In addition, our bylaws include advance notice provisions that require stockholders wishing to bring nominations for directors or other business before an annual meeting to provide proper notice in accordance with the terms of the advance notice provisions. The bylaws’ advance notice provisions do not apply if the stockholder only seeks to include such matters in the proxy statement pursuant to Rule 14a-8.
Our bylaws’ advance notice provisions require that, among other things, stockholders give timely written notice to the Corporate Secretary regarding such nominations or other business and provide the information and satisfy the other requirements set forth in the bylaws. To be timely, a stockholder who intends to present nominations or a proposal at the 2025 Meeting other than pursuant to Rule 14a-8 must provide the information set forth in the bylaws to the Corporate Secretary no earlier than January 17, 2025 and no later than February 16, 2025. However, in the event that the date of the 2025 Meeting is advanced by more than 30 days or delayed by more than 60 days from the anniversary date of the Meeting, notice by the stockholder to be timely must be delivered not earlier than the close of business on the 120th day prior to the 2025 Meeting and not later than the later of the close of business on the later of the 90th day prior to the 2025 Meeting or the tenth day following the day on which public announcement of the date of the 2025 Meeting is first made by the Company. If a stockholder fails to meet these deadlines and fails to satisfy the requirements of Rule 14a-4 under the Exchange Act, we may exercise discretionary voting authority under proxies we solicit to vote on any such proposal as we determine appropriate.
In addition to satisfying the foregoing requirements under our bylaws, to comply with the universal proxy rules, any stockholder who intends to solicit proxies in support of director nominees other than the Company’s nominees must provide notice to the Company that sets forth the information required by Rule 14a-19 under the Exchange Act no later than March 4, 2025. However, in the event that the date of the 2025 Meeting is advanced or delayed by more than 30 days from the anniversary date of the Meeting, in order to be timely, notice by the stockholder must be so delivered not later than the close of business on the later of the 60th day prior to the 2025 Meeting or the 10th day following the day on which public announcement of the date of the 2025 Meeting is first made by the Company.
We reserve the right to reject, rule out of order, or take other appropriate action with respect to any nomination or proposal that does not comply with these and other applicable requirements.
OTHER MATTERS
We do not know of any business other than that described in this proxy statement that will be presented for consideration or action by the stockholders at the Meeting. If, however, any other business is properly brought before the Meeting, shares represented by proxies will be voted in accordance with the best judgment of the persons named in the proxies or their substitutes.

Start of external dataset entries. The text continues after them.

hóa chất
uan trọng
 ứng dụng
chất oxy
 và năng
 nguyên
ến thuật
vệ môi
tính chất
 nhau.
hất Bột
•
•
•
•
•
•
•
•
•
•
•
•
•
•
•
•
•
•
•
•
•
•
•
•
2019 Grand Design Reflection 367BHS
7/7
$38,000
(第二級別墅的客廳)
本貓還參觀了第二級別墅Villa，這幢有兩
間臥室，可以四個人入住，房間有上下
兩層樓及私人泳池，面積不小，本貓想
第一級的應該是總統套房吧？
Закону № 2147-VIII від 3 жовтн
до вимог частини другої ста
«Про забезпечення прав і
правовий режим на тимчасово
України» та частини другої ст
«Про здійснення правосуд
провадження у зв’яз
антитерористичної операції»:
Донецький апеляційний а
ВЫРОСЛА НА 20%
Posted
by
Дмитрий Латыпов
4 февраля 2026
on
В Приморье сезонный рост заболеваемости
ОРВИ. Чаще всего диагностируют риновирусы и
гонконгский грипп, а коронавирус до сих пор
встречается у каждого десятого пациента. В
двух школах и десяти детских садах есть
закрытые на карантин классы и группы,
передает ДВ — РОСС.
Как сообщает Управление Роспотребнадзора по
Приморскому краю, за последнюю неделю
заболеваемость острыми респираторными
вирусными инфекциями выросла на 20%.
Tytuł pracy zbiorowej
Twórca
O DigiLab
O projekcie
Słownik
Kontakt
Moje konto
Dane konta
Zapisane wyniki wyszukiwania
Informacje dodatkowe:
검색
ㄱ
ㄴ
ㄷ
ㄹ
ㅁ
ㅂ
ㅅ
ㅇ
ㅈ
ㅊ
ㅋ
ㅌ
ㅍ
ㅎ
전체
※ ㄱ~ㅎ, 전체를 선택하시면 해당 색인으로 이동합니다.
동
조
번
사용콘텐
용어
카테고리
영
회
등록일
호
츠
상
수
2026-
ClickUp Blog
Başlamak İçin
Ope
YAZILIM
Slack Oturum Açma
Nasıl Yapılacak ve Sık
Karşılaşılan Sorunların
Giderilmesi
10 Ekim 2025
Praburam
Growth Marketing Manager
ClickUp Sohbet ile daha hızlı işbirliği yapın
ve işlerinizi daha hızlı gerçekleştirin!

PRINCIPAL EXECUTIVE OFFICE
Our principal executive office is located at 1411 Broadway, 16th Floor, New York, NY 10018.
ADDITIONAL INFORMATION
Additional information relating to the Company is available under the Company’s profile on SEDAR+ at www.sedarplus.ca and on the SEC’s website at www.sec.gov. Financial information is provided in the Company’s Annual Report on Form 10-K for the year ended December 31, 2023, a copy of which may be obtained under the Company’s profile on SEDAR+ at www.sedarplus.ca, its profile on the SEC’s website at www.sec.gov, or upon written request to the Corporate Secretary at Ascend Wellness Holdings, Inc., 1411 Broadway, 16th Floor, New York, NY 10018.